Anaglyph 3D - Bild von Losso
Anaglyph 3D - Bild von Losso

Anaglyph 3D: die Demoszene in der dritten Dimension

Das Anaglyph 3D-Verfahren verwendet die Demoszene schon seit rund 30 Jahren. Doch die Technologie dahinter ist wahrlich schon uralt.

Das Verfahren Anaglyph 3D wird in der Demoszene schon seit rund 30 Jahren angewendet. Doch das eigentliche Verfahren dahinter ist schon viel älter. Wir werfen einen Blick auf die Technik und wollten von einem Kölner Programmierer wissen, was ihn so sehr daran reizt. Wenn das Verfahren so spannend ist, warum kommt es bei Demos und Intros trotzdem so selten zum Einsatz? Wir haben einmal genauer nachgehakt.

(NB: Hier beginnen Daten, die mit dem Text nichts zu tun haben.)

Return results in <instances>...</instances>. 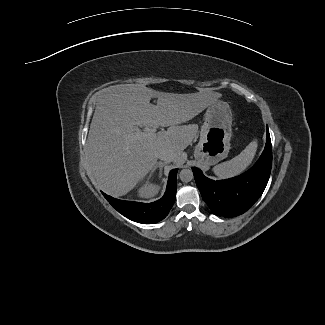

Leipziger erfand Anaglyph 3D im Jahr 1853

Das eigentliche Anaglyphen-Verfahren ist weit mehr als 100 Jahre älter als die Demoszene sebst. Der Leipziger Wilhelm Rollmann entwickelte es schon im Jahr 1853. Ein Farbanaglyphenbild ist ein Stereogramm. Bei diesem stellt man die Teilbilder nicht nebeneinander dar, sondern sie werden überlagert. Das Verfahren war in den letzten 50 Jahren so beliebt, weil es so preiswert ist.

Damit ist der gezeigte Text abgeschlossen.